Page 142 of Beautiful Liar

Part Four

Elyse

35

WALK & TALK

I would keep you.

Make you mine forever.

The words pound through my head. The anguish, the bewilderment lacing his tone continues to haunt me two days later. I haven’t heard from Q since the early hours of Friday, when I awoke in the penthouse alone. Fionnella tells me he’s tied up with other matters and that until I hear from him, my time is my own. To be honest, I’m grateful for the reprieve. The combination of marathon sex and ragged emotions has left me in a state of shock.

Thursday night was the most intense night of my life. Every single moment was overwhelming. And deeply personal. So much so, I barely noticed the cameras. And when I remembered they existed, I didn’t care. In hindsight I realize what’s happened.

Sex with Q has stopped being a transaction and turned into something else. Something more. I’m falling for him. Probably already have.

The enormity of that revelation has turned me into a half-zombie. I haven’t left the loft. I miss him, want that damned black box to light up. At the same time, I’m scared that he will get in touch. Because on Friday, after I managed to find the energy to walk and leave the apartment, I came home to find three hundred thousand dollars on my dresser. I’m now two hundred thousand shy of my goal. Two more ‘normal’ sessions. Or one intense fuck away from never seeing Q again.

The anguish that knowledge brings terrifies the shit out of me.

To take my mind off my terror, I do something equally terrifying.

I begin to make plans on how to contact Clay once I have the money.

I can’t just show up back at Getty Falls and expect him to forgive and forget. I also need to find a way to make him accept that the million dollars is better than attempting to wrestle Petra’s whereabouts from me.

Handling Clay Getty will be a delicate task.

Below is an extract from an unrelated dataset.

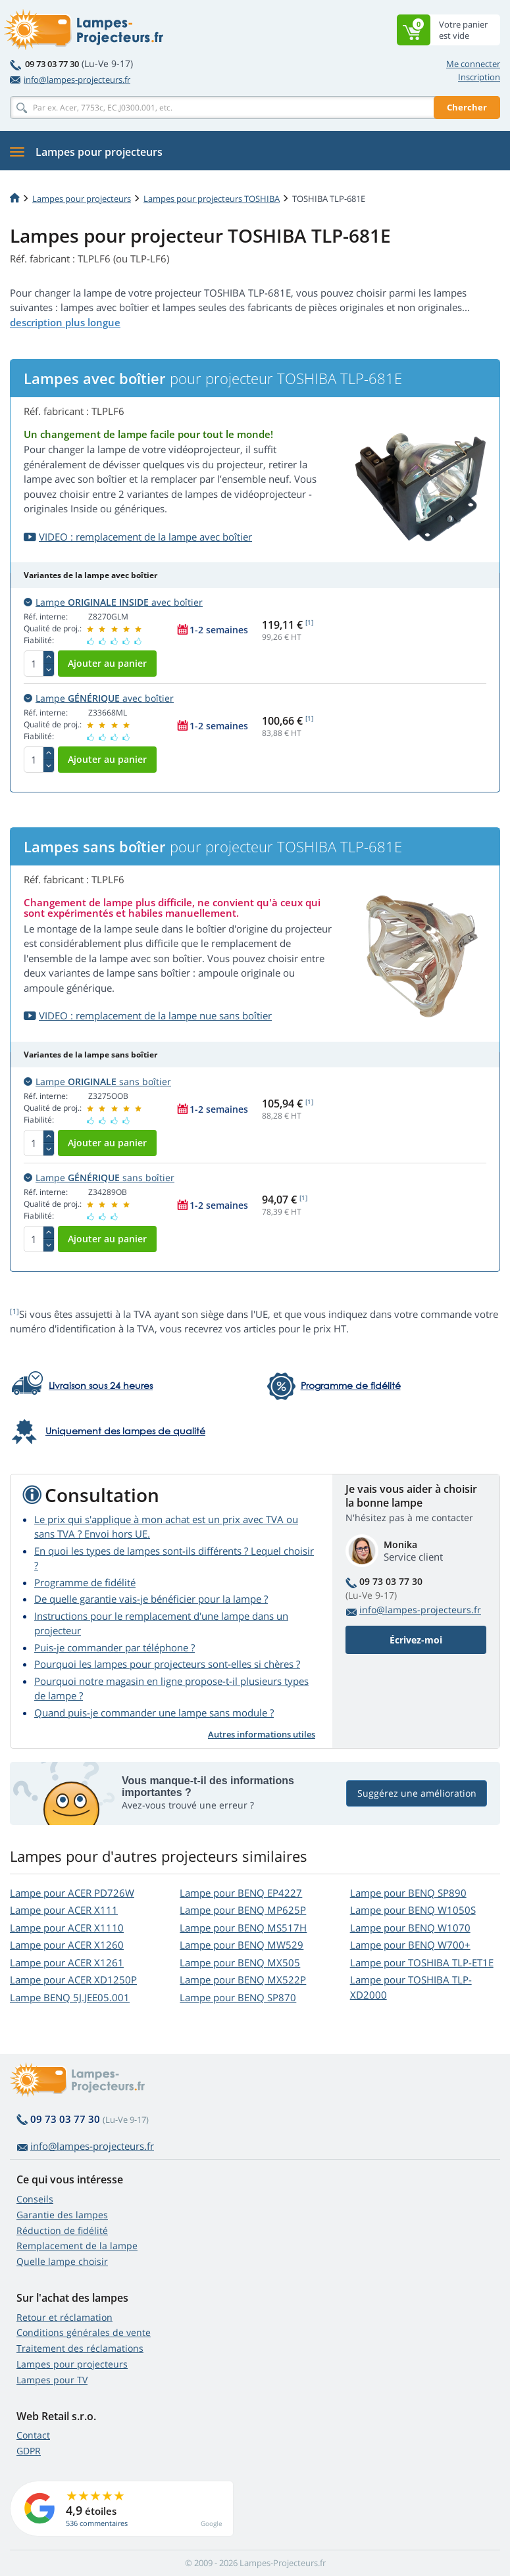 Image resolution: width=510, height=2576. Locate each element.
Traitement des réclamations (79, 2348)
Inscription (479, 77)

He didn’t rise to his position of power by letting people like me get away with wronging him. And by destroying his ancestral home, his prized possession, I’ve placed myself in the prime position of number one enemy.

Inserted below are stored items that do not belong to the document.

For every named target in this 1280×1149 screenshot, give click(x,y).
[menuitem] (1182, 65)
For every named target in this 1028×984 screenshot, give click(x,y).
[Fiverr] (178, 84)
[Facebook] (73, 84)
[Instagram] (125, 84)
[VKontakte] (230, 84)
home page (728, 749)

I pace the loft for a couple of hours before I summon the courage to flip on the Wi-Fi to connect to the Internet.

A quick search of the Fresno newspapers tells me very little about what’s happening in Getty Falls. I don’t refine my search because I once heard Lolita mention something about a geo-locator on websites that track searches. I have no clue how many people search Getty Falls, but I don’t want to take the risk of shining a spotlight on myself.

What I do is hit Twitter and search for the Getty Falls Sheriff’s Office page. On the main page is a short bio and picture of the sheriff with his shit-eating smile. I scroll down and read through the feed.

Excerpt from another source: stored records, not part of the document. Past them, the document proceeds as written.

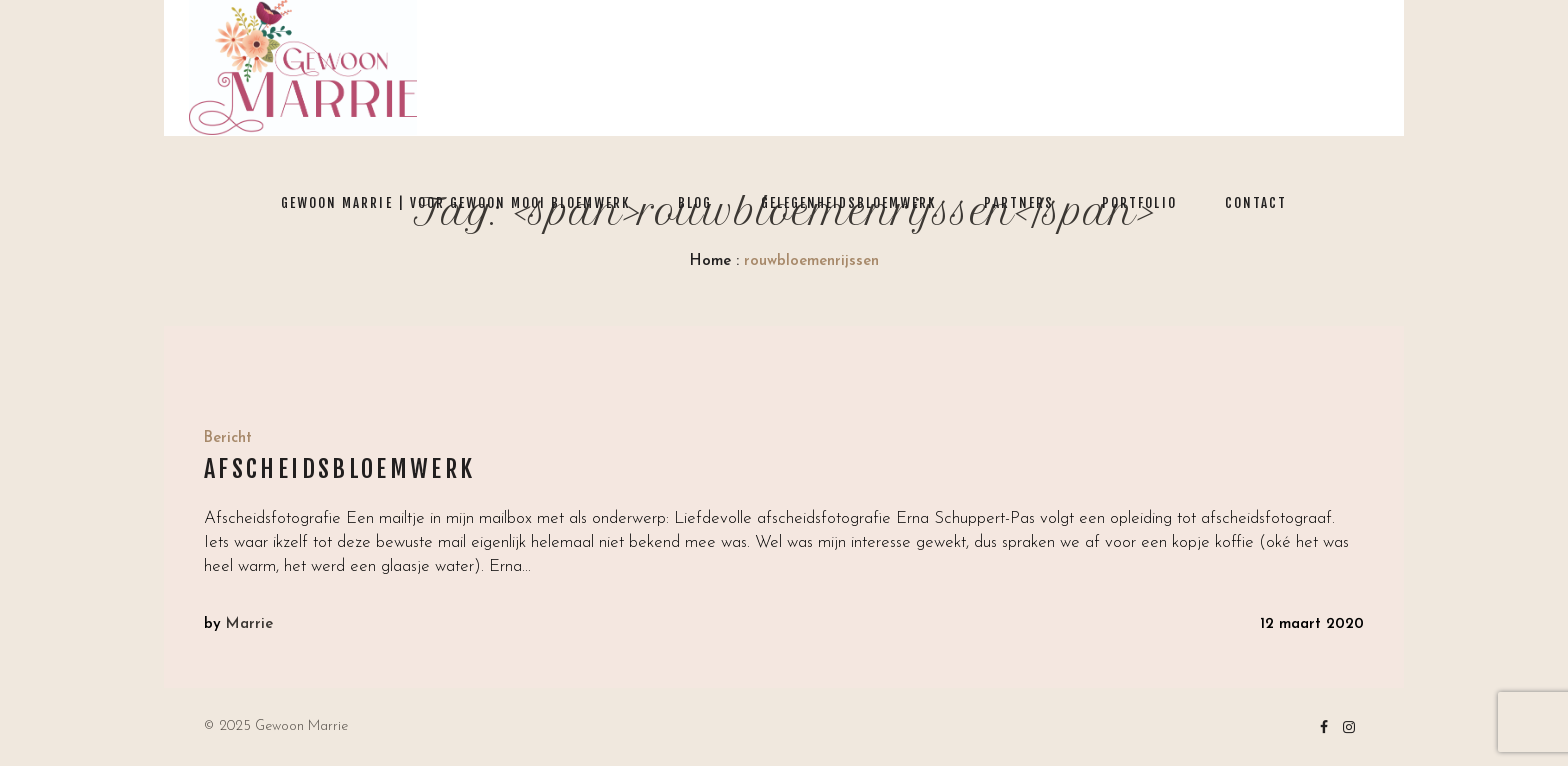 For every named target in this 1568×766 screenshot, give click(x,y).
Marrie (249, 624)
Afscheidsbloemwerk (339, 469) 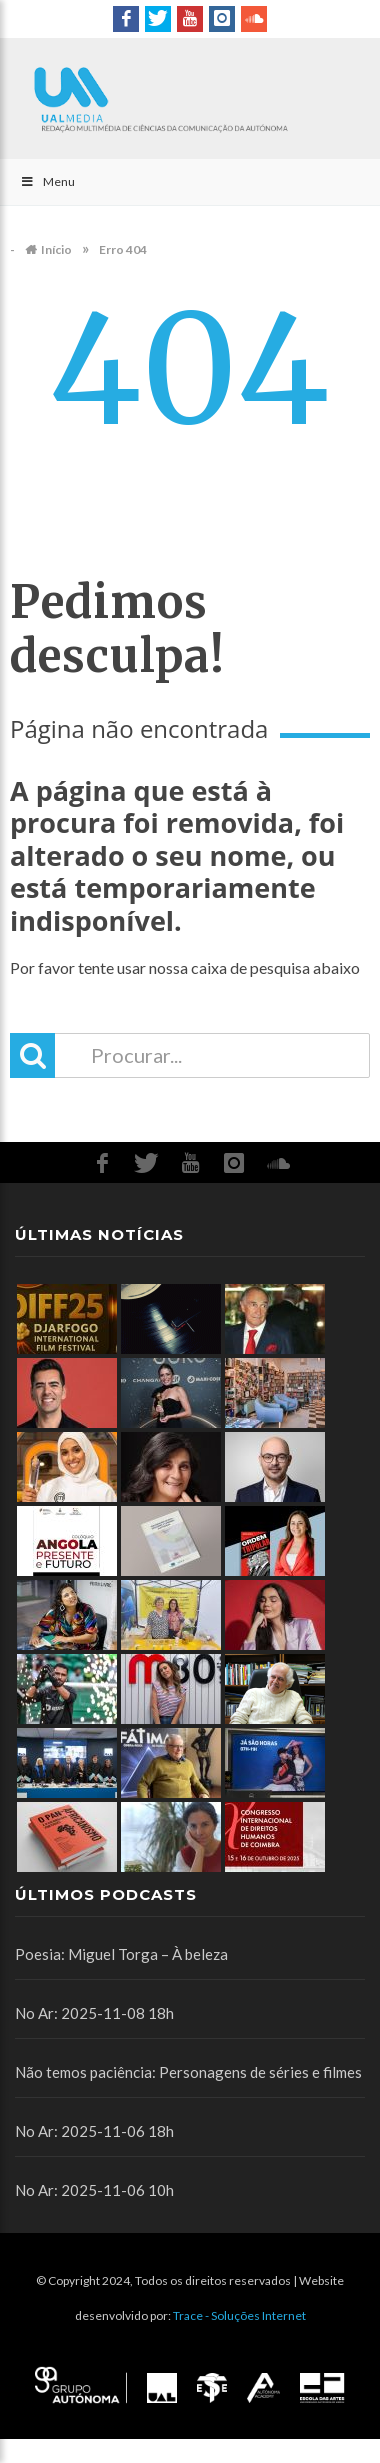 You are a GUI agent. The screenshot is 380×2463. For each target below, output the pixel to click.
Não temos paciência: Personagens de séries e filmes (188, 2072)
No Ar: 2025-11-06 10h (94, 2190)
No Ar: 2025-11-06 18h (94, 2131)
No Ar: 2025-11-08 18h (94, 2013)
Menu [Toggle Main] (47, 181)
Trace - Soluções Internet (239, 2315)
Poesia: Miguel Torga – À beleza (121, 1954)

Acting Sheriff Daniels responds to a burglar alarm…suspect apprehended.

Two days prior to that…Acting Sheriff Daniels and Officer Pratt respond to reports of a domestic altercation.

I go back as far as I can to when the sheriff was last on duty. I hold my breath when I find what I’m looking for.

Sheriff Clayton Getty on a temporary leave of absence to deal with private matters. Deputy Rick Daniels will act as Sheriff.

Officers attend the funeral of Ridge Mathews. My breath catches and I click on the attached link. …Sheriff Getty confirmed his death was a tragic accident.

God, Clay covered it up. My heart continues to race as I scroll back up and stare at Clayton Getty’s picture in the bio.

Yes, my biological father isn’t just a third-generation brothel landlord, he’s also a corrupt sheriff in charge of law enforcement at Getty Falls. And he took a leave of absence the day after I burned his whorehouse down and skipped town.

I’m staring at his picture when a retweet pops into the feed.

Person of interest sought in Getty Falls fire. Elyse Gilbert, 5’4” has been missing since the fire. If seen, contact the Sheriff’s Dept. There’s a link beneath the message along with my picture. The phone clatters to the ground as ice drenches me from head to toe. My heart bangs against my ribs, and I struggle to breathe.

I scramble for the phone again. I turn off the Wi-Fi and jump up from the sofa. But the truth is inescapable. If I needed confirmation that Clayton was coming after me, I have it.

But would he have put my name and picture up on social media if he knew where I was? Does the fishing expedition mean he’s lost my trail? I force the fear aside and try to think things through properly. Since quitting my job at Blackwood Tower, I’ve been off the radar for a week. Even if he knows I’m in New York, my not using public transportation right now may be working to keep him from finding me.

All the same, I need to bring this to a head sooner rather than later. Every day he wastes time trying to find me and doesn’t means his attention might shift to locating Petra.